Pull every line from the records that has the word "Clubs" in it.

--

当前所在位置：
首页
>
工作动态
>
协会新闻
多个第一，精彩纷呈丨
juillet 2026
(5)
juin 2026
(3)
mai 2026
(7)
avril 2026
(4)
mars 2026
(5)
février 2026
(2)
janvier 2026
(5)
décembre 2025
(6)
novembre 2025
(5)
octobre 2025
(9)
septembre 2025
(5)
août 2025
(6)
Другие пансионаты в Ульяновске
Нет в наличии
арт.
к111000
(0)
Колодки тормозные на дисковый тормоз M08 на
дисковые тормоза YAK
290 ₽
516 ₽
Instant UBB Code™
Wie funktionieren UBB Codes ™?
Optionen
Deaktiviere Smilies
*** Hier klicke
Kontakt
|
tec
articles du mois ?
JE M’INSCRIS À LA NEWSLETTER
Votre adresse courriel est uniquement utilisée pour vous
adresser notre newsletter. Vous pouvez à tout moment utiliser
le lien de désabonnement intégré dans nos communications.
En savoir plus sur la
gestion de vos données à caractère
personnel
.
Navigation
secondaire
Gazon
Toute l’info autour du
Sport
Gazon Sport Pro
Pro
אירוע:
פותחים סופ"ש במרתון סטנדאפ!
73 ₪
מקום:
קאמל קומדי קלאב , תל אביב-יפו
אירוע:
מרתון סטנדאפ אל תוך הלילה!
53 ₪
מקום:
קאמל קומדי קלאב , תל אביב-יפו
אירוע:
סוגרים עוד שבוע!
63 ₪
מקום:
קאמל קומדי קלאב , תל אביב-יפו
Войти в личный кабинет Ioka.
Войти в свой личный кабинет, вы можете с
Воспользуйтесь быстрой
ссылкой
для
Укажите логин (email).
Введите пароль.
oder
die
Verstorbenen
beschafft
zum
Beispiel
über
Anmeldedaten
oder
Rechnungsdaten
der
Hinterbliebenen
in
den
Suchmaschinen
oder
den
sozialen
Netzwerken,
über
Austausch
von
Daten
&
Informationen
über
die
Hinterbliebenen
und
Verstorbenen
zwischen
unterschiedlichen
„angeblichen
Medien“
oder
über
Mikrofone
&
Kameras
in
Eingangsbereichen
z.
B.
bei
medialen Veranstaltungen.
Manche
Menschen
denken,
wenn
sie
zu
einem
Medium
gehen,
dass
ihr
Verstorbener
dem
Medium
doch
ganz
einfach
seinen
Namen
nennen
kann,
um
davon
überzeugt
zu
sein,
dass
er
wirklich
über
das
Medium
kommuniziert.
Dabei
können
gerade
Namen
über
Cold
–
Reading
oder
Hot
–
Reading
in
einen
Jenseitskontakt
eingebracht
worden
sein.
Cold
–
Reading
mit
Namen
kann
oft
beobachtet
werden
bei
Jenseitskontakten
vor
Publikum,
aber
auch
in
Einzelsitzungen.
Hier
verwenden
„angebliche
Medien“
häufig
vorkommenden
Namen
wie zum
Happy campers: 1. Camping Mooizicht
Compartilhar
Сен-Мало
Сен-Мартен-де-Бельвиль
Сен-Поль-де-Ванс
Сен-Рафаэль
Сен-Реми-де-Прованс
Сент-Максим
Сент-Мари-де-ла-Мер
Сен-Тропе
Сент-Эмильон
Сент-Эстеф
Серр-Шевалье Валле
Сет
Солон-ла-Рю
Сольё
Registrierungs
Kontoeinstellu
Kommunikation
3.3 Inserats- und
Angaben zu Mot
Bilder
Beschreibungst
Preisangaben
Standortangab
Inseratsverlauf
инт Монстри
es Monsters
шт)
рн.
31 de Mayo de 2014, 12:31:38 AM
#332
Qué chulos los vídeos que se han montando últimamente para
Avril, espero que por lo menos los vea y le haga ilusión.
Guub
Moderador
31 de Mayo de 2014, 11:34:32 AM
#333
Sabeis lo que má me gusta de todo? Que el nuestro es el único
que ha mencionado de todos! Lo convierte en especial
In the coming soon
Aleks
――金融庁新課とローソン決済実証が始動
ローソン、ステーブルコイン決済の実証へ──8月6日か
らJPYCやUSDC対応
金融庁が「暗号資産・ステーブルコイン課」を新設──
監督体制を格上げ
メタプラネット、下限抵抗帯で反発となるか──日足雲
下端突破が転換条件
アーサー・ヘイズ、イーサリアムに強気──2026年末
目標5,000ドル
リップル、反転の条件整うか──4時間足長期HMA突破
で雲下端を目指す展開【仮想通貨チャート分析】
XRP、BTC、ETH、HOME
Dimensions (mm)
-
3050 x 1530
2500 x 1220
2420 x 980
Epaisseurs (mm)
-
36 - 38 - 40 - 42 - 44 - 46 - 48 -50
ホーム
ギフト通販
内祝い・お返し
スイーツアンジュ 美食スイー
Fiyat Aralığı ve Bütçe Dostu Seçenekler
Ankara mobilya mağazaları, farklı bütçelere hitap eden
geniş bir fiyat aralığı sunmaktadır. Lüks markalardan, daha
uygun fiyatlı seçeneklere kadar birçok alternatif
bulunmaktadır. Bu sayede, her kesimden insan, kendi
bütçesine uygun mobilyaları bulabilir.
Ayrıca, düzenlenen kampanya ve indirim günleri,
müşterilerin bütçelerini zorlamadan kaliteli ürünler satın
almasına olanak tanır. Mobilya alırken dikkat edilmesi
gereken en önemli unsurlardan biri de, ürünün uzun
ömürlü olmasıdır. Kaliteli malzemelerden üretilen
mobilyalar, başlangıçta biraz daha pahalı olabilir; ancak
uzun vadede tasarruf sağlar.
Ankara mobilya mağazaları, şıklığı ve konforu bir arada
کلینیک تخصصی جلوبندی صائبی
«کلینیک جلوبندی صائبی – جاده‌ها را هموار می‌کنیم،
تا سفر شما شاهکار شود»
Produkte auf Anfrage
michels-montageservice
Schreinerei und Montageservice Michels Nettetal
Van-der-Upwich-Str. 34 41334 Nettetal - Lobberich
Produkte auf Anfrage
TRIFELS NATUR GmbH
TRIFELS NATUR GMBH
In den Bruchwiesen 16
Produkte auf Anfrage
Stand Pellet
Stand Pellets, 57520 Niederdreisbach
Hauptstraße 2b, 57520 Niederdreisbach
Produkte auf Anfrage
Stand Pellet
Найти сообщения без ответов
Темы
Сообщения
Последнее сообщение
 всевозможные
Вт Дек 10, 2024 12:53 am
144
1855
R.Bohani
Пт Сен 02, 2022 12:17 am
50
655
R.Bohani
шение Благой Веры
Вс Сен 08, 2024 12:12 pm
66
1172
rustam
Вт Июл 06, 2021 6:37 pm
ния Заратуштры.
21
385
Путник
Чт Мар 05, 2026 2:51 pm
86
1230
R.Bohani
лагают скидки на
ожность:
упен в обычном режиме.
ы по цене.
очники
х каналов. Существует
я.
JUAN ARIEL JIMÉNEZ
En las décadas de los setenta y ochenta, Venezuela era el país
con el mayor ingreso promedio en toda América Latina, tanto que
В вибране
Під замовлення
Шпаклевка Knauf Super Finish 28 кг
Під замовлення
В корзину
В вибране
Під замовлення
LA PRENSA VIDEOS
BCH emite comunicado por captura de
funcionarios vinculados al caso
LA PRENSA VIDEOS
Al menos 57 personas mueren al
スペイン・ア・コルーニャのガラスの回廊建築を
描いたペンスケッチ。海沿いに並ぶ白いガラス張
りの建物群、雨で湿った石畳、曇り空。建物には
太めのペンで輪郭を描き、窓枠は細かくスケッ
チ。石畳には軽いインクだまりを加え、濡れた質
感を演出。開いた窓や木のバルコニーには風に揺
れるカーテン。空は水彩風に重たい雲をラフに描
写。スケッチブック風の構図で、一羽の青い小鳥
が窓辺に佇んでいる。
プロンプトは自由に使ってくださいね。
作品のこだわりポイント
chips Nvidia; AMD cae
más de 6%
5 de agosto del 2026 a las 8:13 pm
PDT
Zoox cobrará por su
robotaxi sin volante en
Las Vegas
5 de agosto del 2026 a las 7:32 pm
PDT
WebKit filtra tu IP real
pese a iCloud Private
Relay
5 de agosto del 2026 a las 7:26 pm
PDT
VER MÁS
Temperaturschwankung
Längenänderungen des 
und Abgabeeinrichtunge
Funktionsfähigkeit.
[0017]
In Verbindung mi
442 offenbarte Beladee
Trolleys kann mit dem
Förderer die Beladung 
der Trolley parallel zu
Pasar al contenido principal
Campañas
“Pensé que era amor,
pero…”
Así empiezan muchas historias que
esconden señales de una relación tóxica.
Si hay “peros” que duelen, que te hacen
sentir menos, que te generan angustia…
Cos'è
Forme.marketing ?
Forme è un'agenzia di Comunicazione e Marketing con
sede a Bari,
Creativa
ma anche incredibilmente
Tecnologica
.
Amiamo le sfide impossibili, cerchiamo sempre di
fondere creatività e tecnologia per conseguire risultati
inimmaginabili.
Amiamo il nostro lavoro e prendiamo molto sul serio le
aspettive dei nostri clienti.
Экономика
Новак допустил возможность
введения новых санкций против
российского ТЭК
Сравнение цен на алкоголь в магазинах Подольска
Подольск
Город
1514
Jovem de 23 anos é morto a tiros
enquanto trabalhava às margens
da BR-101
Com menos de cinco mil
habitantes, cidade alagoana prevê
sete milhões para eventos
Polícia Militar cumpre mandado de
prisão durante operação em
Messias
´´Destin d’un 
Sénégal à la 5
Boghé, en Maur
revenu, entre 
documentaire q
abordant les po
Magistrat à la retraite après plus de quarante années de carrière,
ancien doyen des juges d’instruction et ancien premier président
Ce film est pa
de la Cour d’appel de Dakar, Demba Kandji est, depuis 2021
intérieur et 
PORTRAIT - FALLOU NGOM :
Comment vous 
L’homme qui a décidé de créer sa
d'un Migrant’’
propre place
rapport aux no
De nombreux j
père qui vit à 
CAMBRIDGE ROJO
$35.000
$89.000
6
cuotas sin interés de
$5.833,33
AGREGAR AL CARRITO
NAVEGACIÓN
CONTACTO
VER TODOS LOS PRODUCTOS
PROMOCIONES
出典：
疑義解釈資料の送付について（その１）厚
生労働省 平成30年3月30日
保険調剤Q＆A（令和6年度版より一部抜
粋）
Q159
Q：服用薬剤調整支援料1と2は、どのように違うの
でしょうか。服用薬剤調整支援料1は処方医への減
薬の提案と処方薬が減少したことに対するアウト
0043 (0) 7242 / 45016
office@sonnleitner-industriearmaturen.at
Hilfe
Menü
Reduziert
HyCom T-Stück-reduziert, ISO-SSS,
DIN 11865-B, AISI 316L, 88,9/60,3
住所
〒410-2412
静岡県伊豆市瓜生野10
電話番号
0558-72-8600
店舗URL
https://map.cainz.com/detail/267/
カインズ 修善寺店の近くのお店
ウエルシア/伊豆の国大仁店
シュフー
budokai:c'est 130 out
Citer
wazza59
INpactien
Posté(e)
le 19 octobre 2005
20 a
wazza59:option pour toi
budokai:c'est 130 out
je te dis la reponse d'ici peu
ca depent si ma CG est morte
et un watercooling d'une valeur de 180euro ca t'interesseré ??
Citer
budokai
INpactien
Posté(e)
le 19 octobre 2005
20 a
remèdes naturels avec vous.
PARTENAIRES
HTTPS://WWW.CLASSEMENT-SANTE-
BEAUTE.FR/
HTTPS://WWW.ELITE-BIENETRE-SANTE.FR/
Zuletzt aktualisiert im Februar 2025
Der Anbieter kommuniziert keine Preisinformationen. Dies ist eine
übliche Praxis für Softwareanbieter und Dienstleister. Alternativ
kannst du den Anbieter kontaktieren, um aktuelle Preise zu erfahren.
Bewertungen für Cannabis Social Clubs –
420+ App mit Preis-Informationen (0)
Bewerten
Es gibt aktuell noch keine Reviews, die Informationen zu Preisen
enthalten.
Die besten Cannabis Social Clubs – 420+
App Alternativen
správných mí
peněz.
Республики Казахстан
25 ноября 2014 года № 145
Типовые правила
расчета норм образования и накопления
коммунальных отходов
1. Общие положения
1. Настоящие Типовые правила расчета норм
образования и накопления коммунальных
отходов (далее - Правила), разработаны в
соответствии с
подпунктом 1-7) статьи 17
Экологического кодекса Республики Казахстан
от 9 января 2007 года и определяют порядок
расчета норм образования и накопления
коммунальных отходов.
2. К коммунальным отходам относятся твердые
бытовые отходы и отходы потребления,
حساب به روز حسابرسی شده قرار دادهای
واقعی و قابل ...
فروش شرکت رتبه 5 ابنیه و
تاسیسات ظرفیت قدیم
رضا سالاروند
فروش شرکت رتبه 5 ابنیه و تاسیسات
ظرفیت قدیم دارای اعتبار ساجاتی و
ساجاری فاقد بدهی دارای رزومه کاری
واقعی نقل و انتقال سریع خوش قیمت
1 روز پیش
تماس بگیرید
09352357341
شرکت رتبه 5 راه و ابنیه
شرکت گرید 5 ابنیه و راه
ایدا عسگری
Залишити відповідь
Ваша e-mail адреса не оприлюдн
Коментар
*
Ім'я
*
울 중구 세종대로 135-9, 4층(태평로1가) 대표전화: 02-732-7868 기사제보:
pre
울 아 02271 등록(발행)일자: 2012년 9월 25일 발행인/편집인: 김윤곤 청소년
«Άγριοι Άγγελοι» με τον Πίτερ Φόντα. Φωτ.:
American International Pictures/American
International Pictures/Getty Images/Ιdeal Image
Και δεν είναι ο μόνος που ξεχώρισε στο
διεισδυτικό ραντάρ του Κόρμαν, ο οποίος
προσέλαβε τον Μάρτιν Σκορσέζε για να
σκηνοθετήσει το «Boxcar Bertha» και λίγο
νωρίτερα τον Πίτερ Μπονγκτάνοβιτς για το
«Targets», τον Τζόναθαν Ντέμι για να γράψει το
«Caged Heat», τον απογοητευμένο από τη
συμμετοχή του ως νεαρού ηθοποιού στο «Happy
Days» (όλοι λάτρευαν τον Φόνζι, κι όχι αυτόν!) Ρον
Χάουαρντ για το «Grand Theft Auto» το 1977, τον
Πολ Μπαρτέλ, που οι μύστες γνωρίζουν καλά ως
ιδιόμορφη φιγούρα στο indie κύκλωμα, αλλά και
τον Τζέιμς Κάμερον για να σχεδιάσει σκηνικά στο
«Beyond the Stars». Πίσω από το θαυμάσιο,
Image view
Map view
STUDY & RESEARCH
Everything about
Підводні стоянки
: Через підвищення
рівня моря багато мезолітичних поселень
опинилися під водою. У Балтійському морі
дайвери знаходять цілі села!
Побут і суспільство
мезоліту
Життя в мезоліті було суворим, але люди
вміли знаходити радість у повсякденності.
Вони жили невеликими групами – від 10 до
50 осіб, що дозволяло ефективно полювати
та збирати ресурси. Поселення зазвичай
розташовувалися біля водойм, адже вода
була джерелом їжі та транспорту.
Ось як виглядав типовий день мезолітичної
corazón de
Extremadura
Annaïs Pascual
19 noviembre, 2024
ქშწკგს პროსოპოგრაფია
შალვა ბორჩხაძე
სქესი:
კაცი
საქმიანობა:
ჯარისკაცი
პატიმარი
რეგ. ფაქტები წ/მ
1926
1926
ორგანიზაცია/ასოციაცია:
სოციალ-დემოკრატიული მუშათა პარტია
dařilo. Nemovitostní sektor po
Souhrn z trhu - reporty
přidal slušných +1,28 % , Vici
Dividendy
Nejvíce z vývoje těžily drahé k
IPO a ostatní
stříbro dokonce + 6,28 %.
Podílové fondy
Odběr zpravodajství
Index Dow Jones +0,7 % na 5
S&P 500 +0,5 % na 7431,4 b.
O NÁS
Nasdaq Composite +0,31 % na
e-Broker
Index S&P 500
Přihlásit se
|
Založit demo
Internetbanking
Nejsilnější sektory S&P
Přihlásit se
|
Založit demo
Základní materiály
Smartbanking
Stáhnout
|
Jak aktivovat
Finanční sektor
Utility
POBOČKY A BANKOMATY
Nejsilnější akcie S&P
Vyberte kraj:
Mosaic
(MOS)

--

Result for this exercise >>
Bewertungen für Cannabis Social Clubs –
Die besten Cannabis Social Clubs – 420+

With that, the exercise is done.